### Data

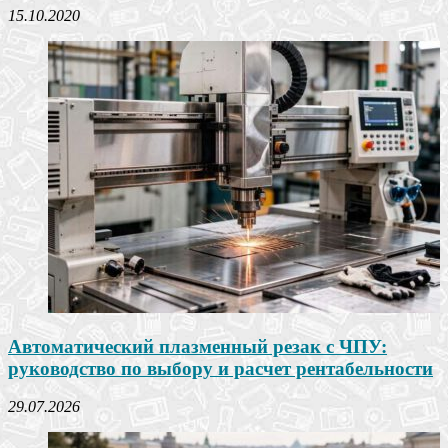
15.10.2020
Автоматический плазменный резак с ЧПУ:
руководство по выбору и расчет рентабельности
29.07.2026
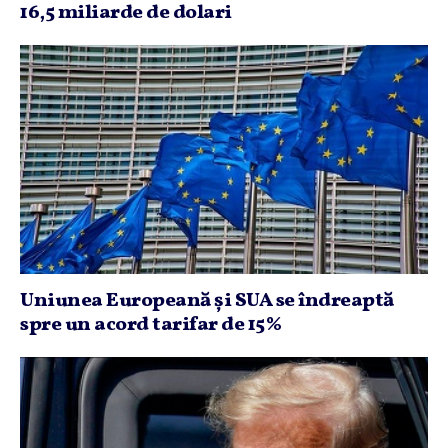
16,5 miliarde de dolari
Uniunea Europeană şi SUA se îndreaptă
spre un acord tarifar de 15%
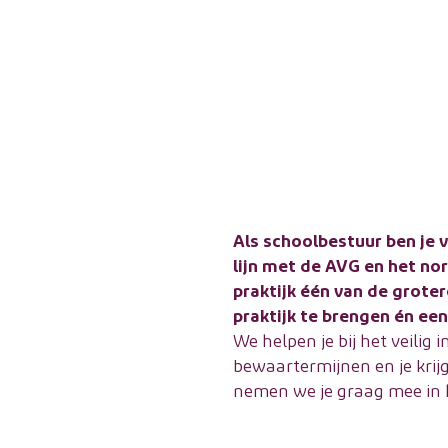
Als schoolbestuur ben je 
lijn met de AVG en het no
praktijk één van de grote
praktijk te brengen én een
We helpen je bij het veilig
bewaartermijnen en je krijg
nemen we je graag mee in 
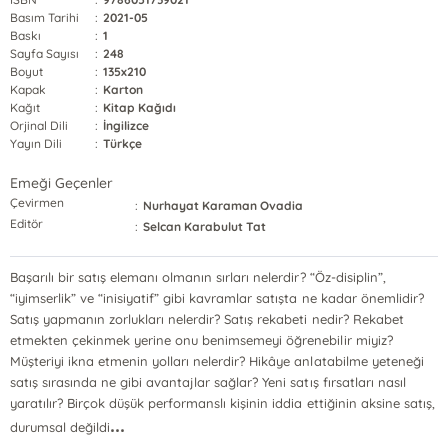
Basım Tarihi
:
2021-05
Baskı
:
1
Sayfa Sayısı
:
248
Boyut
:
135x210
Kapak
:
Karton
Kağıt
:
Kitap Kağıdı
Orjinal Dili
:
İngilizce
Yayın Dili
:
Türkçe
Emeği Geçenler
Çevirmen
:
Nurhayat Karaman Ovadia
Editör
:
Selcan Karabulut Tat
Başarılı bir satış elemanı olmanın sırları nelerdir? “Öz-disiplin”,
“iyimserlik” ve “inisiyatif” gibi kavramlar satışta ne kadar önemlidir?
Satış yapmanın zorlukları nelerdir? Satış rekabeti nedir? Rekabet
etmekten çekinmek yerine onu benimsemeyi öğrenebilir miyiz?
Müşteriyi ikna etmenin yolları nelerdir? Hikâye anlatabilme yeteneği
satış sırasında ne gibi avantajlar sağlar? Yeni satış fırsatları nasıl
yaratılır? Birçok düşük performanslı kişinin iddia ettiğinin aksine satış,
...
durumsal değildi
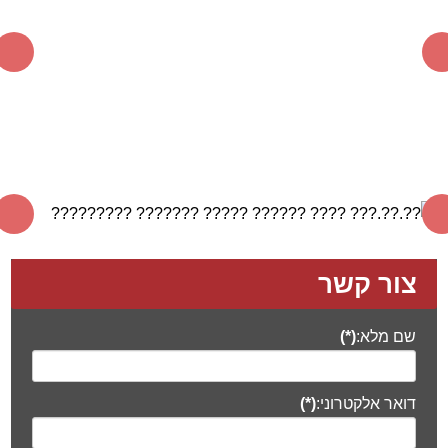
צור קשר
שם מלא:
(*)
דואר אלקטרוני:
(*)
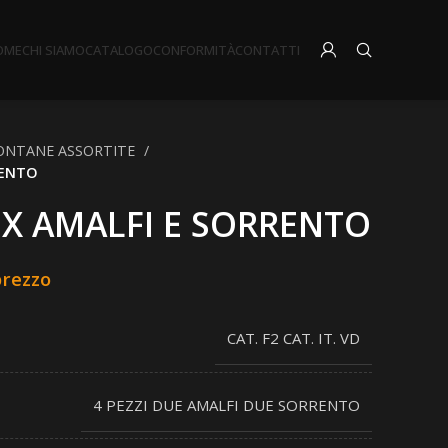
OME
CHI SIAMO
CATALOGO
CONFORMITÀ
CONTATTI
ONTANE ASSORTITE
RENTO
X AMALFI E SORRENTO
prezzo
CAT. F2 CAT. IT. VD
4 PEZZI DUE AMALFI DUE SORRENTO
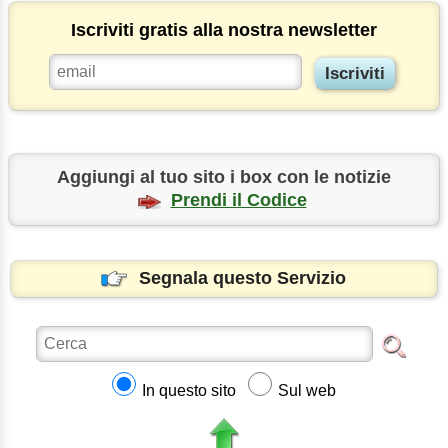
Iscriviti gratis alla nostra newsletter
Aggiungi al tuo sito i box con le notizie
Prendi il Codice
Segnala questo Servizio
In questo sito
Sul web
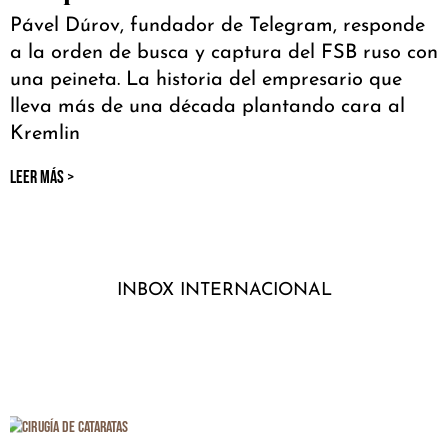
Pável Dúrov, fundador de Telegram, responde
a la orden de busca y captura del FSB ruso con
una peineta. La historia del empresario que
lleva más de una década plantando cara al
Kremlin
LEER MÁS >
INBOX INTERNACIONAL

######
### Data

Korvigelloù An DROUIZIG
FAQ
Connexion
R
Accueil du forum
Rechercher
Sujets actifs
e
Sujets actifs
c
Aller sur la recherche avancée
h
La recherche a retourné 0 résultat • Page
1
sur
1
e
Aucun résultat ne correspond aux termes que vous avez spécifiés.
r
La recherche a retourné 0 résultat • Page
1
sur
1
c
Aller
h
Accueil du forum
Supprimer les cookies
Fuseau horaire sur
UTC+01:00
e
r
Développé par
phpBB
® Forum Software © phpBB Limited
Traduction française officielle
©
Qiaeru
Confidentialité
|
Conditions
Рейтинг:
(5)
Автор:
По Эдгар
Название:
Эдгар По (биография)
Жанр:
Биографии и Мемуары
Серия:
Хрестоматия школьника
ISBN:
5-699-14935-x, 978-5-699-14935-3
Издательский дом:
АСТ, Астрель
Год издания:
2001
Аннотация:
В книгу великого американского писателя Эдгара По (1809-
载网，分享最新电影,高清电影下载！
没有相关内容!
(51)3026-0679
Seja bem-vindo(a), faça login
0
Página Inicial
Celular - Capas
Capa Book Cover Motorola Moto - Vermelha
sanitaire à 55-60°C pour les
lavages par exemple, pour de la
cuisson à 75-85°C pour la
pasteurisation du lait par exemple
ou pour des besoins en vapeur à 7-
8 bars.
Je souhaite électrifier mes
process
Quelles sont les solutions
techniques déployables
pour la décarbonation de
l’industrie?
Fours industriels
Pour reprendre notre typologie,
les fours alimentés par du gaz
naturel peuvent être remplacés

######

• Work to complete: What you return from the records above should be exactly everything from the line with "We helpen je bij het veilig" down to the line with "Pável Dúrov, fundador de Telegram, responde", both kept, and no pictures.

• Reply to the task:
We helpen je bij het veilig
bewaartermijnen en je krijg
nemen we je graag mee in 
Basım Tarihi
:
2021-05
Baskı
:
1
Sayfa Sayısı
:
248
Boyut
:
135x210
Kapak
:
Karton
Kağıt
:
Kitap Kağıdı
Orjinal Dili
:
İngilizce
Yayın Dili
:
Türkçe
Emeği Geçenler
Çevirmen
:
Nurhayat Karaman Ovadia
Editör
:
Selcan Karabulut Tat
Başarılı bir satış elemanı olmanın sırları nelerdir? “Öz-disiplin”,
“iyimserlik” ve “inisiyatif” gibi kavramlar satışta ne kadar önemlidir?
Satış yapmanın zorlukları nelerdir? Satış rekabeti nedir? Rekabet
etmekten çekinmek yerine onu benimsemeyi öğrenebilir miyiz?
Müşteriyi ikna etmenin yolları nelerdir? Hikâye anlatabilme yeteneği
satış sırasında ne gibi avantajlar sağlar? Yeni satış fırsatları nasıl
yaratılır? Birçok düşük performanslı kişinin iddia ettiğinin aksine satış,
...
durumsal değildi
צור קשר
שם מלא:
(*)
דואר אלקטרוני:
(*)
OME
CHI SIAMO
CATALOGO
CONFORMITÀ
CONTATTI
ONTANE ASSORTITE
RENTO
X AMALFI E SORRENTO
prezzo
CAT. F2 CAT. IT. VD
4 PEZZI DUE AMALFI DUE SORRENTO
Iscriviti gratis alla nostra newsletter
Aggiungi al tuo sito i box con le notizie
Prendi il Codice
Segnala questo Servizio
In questo sito
Sul web
Pável Dúrov, fundador de Telegram, responde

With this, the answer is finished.